Se o nome Zumbi dos Palmares ecoa até hoje na história do Brasil como sinônimo de resistência e libertação, é porque ele realmente foi um personagem importante e continua sendo um símbolo da luta contra a escravidão e de defesa da dignidade humana.
Sua vida foi marcada pela tragédia da escravidão e pela coragem de liderar uma luta armada por liberdade, o que inspira gerações de brasileiros e brasileiras a construir um futuro mais justo e igualitário, sem preconceitos a partir da cor da pele.
Para falar de Zumbi dos Palmares, é preciso lembrar que Palmares era um quilombo na região que hoje é o estado de Alagoas. Quilombos, por si, já eram uma forma de resistência dos negros escravizados, pois se formavam a partir da fuga dessas pessoas dos engenhos de açúcar onde eram obrigados a trabalhar – o que representava uma afronta ao sistema escravagista e prejuízo aos senhores de engenho, que “compravam” essas pessoas escravizadas.
O fato de Zumbi ter sido o líder desse quilombo e lutado para libertar mais pessoas escravizadas já faz dele um personagem importante na história e na cultura negra. E considerando que sua vida tem uma série de episódios marcantes, seu lugar entre os ilustres é mais do que mérito, é uma questão de justiça.
O Quilombo dos Palmares e os símbolos de resistência em sua história
O Quilombo dos Palmares foi um território autônomo e independente construído por escravizados fugidos já no fim do século XVII, representando um marco histórico na luta contra a escravidão no Brasil. O quilombo era uma sociedade complexa e organizada, dividido territorialmente em grupos menores chamados mocambos, e um sistema próprio de governo, justiça e defesa.

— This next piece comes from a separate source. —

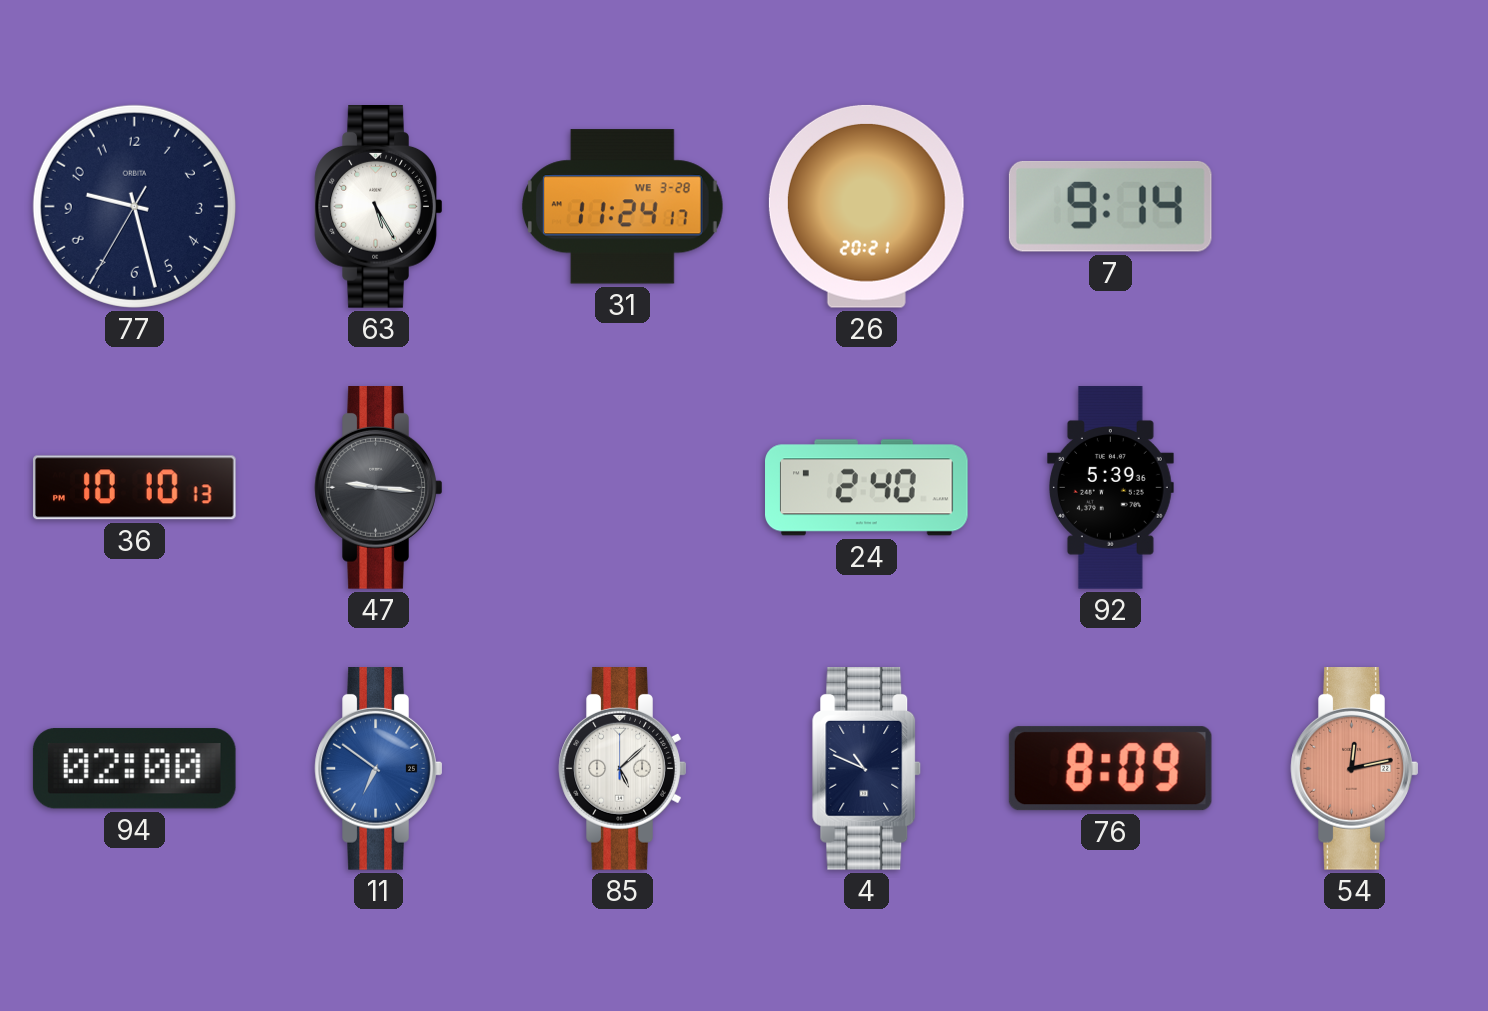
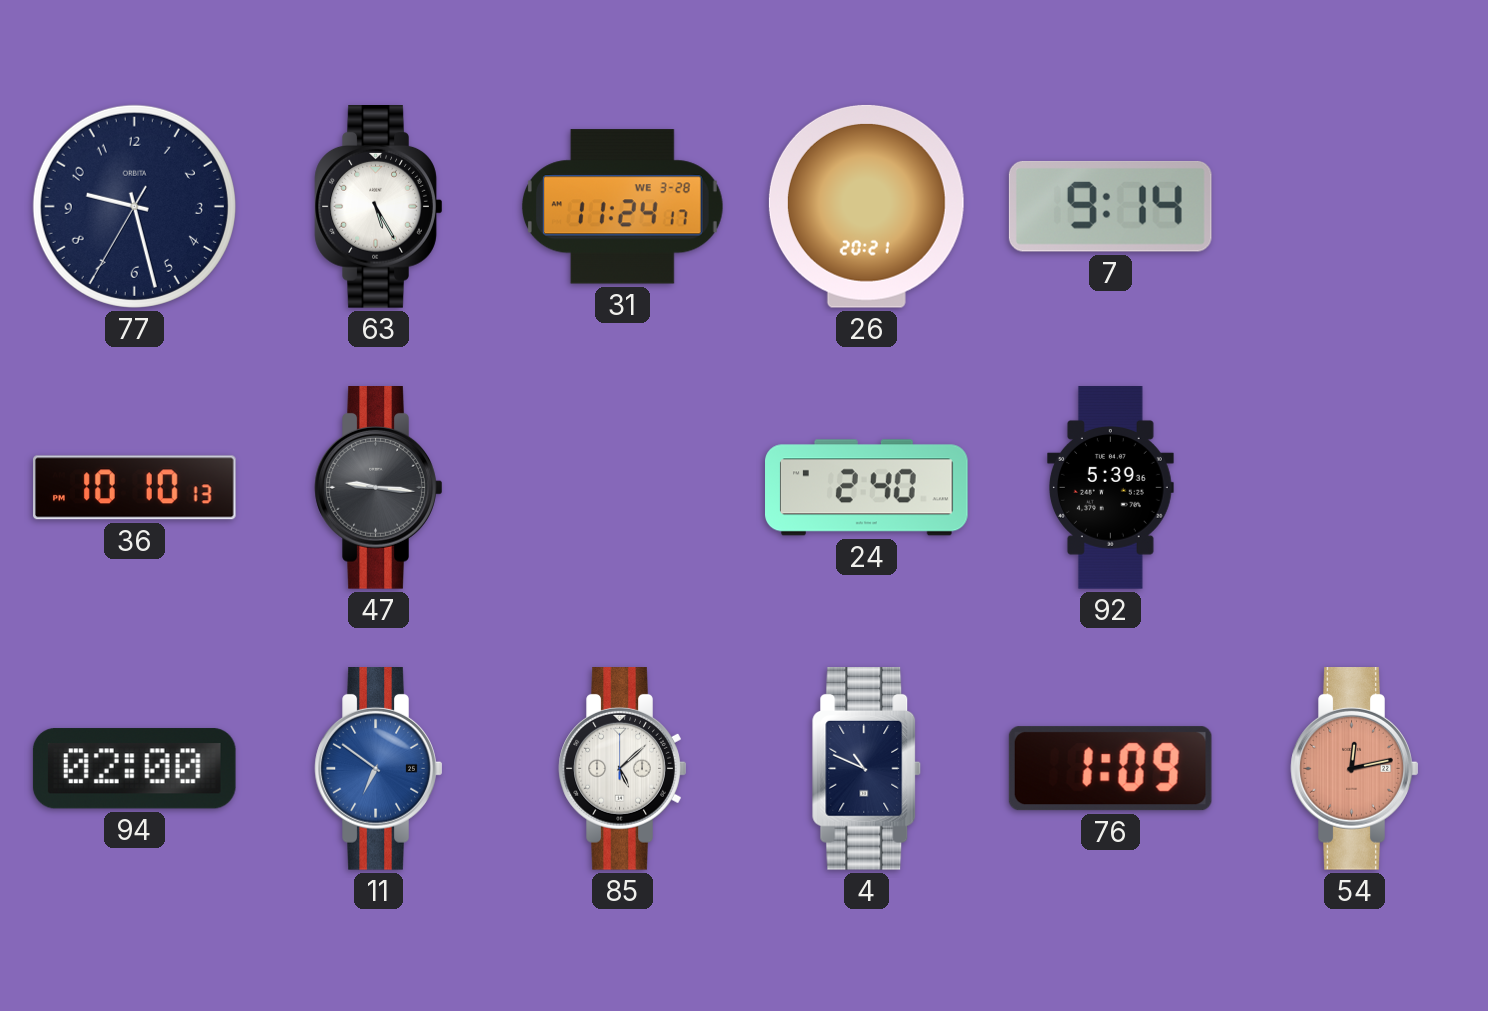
76: 8:09 -> 1:09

A própria região onde o Quilombo dos Palmares surgiu dava uma vantagem aos quilombolas, pois as montanhas da região Serrana de Pernambuco, a cerca de 60 quilômetros da costa, proporcionaram a melhor visão e a posição estratégica para a defesa do território, e não aos portugueses e holandeses, que atacaram o quilombo em diversas expedições na tentativa de recapturar os escravizados que viviam ali. O primeiro registro histórico de uma expedição punitiva dos portugueses data de 1612.

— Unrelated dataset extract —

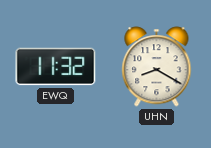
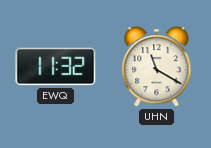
UHN: 8:20 -> 11:20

Historiadores estimam que o quilombo se estendia por uma área de 27000 km2, o que implica que haviam diversos mocambos dentro desse território, protegendo toda a população de ataques dos portugueses, já que os mocambos eram relativamente distantes uns dos outros. O mocambo do macaco foi o mais famoso deles, chegou a somar 6000 habitantes e era o centro político do quilombo. As estimativas históricas falam em 30 mil habitantes no Quilombo dos Palmares.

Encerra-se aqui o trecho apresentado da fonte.